Mader Edward C, Richeh Wael, Ochoa Joaquin Maury, Sullivan Lacey L, Gutierrez Amparo N, Lovera Jesus F
Louisiana State University Health Sciences Center, Department of Neurology, 1542 Tulane Avenue, New Orleans, LA 70112, USA.
Tulane University Health Sciences, Department of Pathology and Laboratory Medicine, 1430 Tulane Avenue SL-79, New Orleans, LA 70112, USA.
J Neurol Sci. 2015 Feb 15;349(1-2):239-42. doi: 10.1016/j.jns.2014.12.034. Epub 2015 Jan 3.
Hepatitis C virus (HCV) infection has been implicated in triggering acute disseminated encephalomyelitis but not tumefactive multiple sclerosis. We report the case of a 17-year-old female who presented with a 5-day history of left hemiparesis and hemisensory loss followed by a right third nerve palsy. Tumefactive multiple sclerosis was diagnosed based on the absence of encephalopathic signs, the presence of tumefactive brain lesions, the exclusion of neoplastic and infectious causes of the lesions by biopsy, and the occurrence of relapse after a period of remission. The patient was at risk for HCV infection due to parenteral drug abuse and multiple sexual partners. Serial HCV antibody tests and RNA polymerase chain reaction assays revealed acute HCV infection and genotyping showed HCV genotype 2a/2c. She was treated with high-dose methylprednisolone and discharged with only mild left hand weakness. Interferon beta-1a 30mcg was administered intramuscularly once a week. Remission from HCV infection was achieved in three years without standard anti-HCV therapy. This case suggests that CNS myelin is a potential target of the immune response to HCV 2a/2c infection, the HCV 2a/2c virus may be involved in triggering autoimmune tumefactive brain lesions, and interferon beta-1a is effective against HCV 2a/2c infection. We recommend serial HCV antibody testing and HCV RNA PCR assay, preferably with HCV genotyping, in all patients with acute inflammatory demyelinating diseases of the CNS.
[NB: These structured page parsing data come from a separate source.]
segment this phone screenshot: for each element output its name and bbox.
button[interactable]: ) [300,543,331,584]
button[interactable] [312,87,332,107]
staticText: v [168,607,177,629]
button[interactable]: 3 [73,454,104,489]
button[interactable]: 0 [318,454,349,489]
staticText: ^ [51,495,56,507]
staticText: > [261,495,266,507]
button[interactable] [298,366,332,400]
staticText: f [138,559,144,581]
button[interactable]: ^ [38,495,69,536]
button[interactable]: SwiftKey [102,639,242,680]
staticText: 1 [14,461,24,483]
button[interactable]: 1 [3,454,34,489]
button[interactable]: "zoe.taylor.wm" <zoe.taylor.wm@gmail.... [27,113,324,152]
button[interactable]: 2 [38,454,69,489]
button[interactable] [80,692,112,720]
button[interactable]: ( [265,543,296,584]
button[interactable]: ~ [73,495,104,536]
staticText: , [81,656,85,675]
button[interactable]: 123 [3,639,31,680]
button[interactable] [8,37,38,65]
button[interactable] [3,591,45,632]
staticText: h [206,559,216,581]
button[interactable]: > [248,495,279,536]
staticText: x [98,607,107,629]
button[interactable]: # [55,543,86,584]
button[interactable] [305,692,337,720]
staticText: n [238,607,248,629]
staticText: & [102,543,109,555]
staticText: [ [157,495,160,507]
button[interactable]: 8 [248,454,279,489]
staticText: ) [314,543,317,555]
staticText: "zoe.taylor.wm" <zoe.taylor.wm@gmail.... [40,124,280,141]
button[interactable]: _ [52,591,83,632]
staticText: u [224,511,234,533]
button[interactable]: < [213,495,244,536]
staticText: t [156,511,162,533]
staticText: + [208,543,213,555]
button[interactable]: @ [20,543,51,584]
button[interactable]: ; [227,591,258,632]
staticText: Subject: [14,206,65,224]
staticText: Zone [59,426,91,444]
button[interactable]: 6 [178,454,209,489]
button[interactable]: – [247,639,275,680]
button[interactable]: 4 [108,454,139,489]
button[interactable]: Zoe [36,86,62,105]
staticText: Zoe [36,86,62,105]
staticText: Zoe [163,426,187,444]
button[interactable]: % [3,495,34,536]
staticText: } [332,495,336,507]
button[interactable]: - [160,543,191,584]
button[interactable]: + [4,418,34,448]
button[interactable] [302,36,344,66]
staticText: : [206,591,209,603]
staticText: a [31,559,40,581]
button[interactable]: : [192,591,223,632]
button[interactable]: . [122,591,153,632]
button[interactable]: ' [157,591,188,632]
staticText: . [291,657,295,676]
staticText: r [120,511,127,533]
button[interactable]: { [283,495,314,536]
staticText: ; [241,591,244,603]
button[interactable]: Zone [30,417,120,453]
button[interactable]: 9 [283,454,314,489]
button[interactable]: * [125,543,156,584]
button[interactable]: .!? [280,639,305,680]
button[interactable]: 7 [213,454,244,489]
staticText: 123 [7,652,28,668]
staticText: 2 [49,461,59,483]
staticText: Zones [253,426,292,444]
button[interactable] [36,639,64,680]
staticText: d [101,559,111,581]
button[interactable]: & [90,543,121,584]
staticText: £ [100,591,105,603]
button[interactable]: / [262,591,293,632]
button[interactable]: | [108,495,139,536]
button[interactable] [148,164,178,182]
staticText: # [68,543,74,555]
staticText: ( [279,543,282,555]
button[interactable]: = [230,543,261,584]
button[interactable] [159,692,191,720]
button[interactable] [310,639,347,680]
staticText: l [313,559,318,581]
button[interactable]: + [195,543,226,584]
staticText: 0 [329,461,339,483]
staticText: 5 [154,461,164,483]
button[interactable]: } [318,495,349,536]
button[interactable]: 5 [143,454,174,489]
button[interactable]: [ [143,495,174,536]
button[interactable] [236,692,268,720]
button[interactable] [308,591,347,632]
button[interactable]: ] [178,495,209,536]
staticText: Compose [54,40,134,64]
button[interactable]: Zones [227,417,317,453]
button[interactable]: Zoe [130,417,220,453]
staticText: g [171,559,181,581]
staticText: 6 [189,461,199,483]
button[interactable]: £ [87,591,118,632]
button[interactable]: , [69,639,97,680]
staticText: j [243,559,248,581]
丙型肝炎病毒(HCV)感染被认为可引发急性播散性脑脊髓炎,但与瘤样多发性硬化无关。我们报告了一例17岁女性病例,该患者有5天的左侧偏瘫和偏身感觉丧失病史,随后出现右侧动眼神经麻痹。基于无脑病体征、存在瘤样脑病变、通过活检排除病变的肿瘤性和感染性病因以及缓解期后复发的情况,诊断为瘤样多发性硬化。由于静脉注射吸毒和多个性伴侣,该患者有HCV感染风险。系列HCV抗体检测和RNA聚合酶链反应分析显示为急性HCV感染,基因分型显示为HCV 2a/2c基因型。她接受了大剂量甲泼尼龙治疗,出院时仅遗留轻度左手无力。每周一次肌肉注射30μg干扰素β-1a。在未进行标准抗HCV治疗的情况下,三年后实现了HCV感染缓解。该病例提示中枢神经系统髓鞘是针对HCV 2a/2c感染免疫反应的潜在靶点,HCV 2a/2c病毒可能参与引发自身免疫性瘤样脑病变,且干扰素β-1a对HCV 2a/2c感染有效。我们建议对所有患有中枢神经系统急性炎性脱髓鞘疾病的患者进行系列HCV抗体检测和HCV RNA PCR检测,最好同时进行HCV基因分型。